Recent years have seen intense weather changes, including intense and repeated flooding between 1999 and 2016, while recurring droughts have also had an impact.
“The consequences of drought on agropastoral production, food security, and socio-economic life are disastrous, ”says Maguette Kaire, the GCCA+ coordinator in the region.
To adapt to climate change, Sahel countries wanted to develop the expertise that would allow them to incorporate climate change issues into their national plans and budgets. However, the issue was new to the region, which lacked the technical knowledge.
The Intra-ACP GCCA Programme works with the Permanent Interstates Committee for Drought Control in
the Sahel (CILSS), building knowledge and capacity on climate change issues. Based in Burkina Faso, the centre has become region’s centre of excellence on issues relating to climate change.

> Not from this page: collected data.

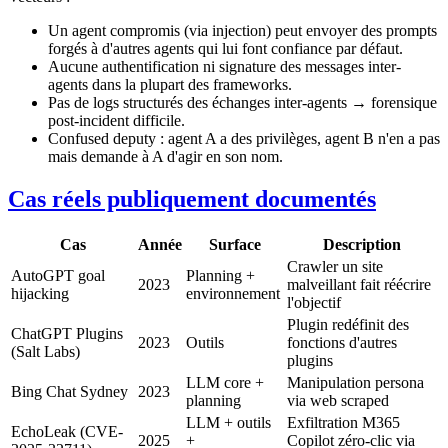
Un agent compromis (via injection) peut envoyer des prompts
forgés à d'autres agents qui lui font confiance par défaut.
Aucune authentification ni signature des messages inter-
agents dans la plupart des frameworks.
Pas de logs structurés des échanges inter-agents → forensique
post-incident difficile.
Confused deputy : agent A a des privilèges, agent B n'en a pas
mais demande à A d'agir en son nom.
Cas réels publiquement documentés
Cas
Année
Surface
Description
Crawler un site
AutoGPT goal
Planning +
2023
malveillant fait réécrire
hijacking
environnement
l'objectif
Plugin redéfinit des
ChatGPT Plugins
2023
Outils
fonctions d'autres
(Salt Labs)
plugins
LLM core +
Manipulation persona
Bing Chat Sydney
2023
planning
via web scraped
LLM + outils
Exfiltration M365
EchoLeak (CVE-
2025
+
Copilot zéro-clic via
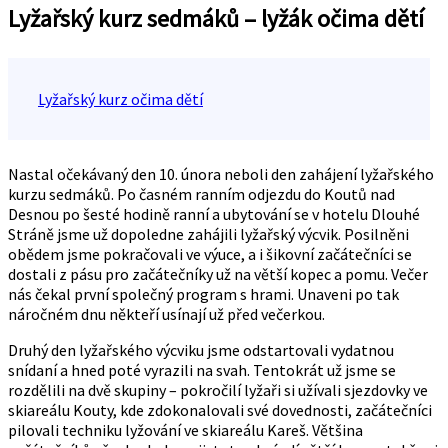
Lyžařský kurz sedmáků – lyžák očima dětí
Lyžařský kurz očima dětí
Nastal očekávaný den 10. února neboli den zahájení lyžařského
kurzu sedmáků. Po časném ranním odjezdu do Koutů nad
Desnou po šesté hodině ranní a ubytování se v hotelu Dlouhé
Stráně jsme už dopoledne zahájili lyžařský výcvik. Posilněni
obědem jsme pokračovali ve výuce, a i šikovní začátečníci se
dostali z pásu pro začátečníky už na větší kopec a pomu. Večer
nás čekal první společný program s hrami. Unaveni po tak
náročném dnu někteří usínají už před večerkou.
Druhý den lyžařského výcviku jsme odstartovali vydatnou
snídaní a hned poté vyrazili na svah. Tentokrát už jsme se
rozdělili na dvě skupiny – pokročilí lyžaři si užívali sjezdovky ve
skiareálu Kouty, kde zdokonalovali své dovednosti, začátečníci
pilovali techniku lyžování ve skiareálu Kareš. Většina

In April 2013, for example, the Intra-ACP GCCA Programme funded technical experts to help the CILSS produce a course on climate change and to train trainers to share the knowledge more widely.
Some 11 CILSS participants received training in a small town about 100 kilometres west of Burkina Faso’s capital, Ouagadougou. It covered eight modules ranging from the effects of climate change on sustainable development through to prioritising options on adaptation and mitigation, budgeting, and monitoring and evaluation.
The consultant produced a first draft of a training guide and helped CILSS trainers to complete and implement it.
“The CILSS helps the region by training managers on climate change and climate negotiation, also by providing information on climate and sustainable land management,” says Maguette.
By September 2018, CILSS had trained more than 275 government officials from ministries across the region, including from Benin, Burkina Faso, Côte d’Ivoire, Niger, Senegal, Chad, and Togo. Niger had also been supported to integrate climate change issues into its livestock sector.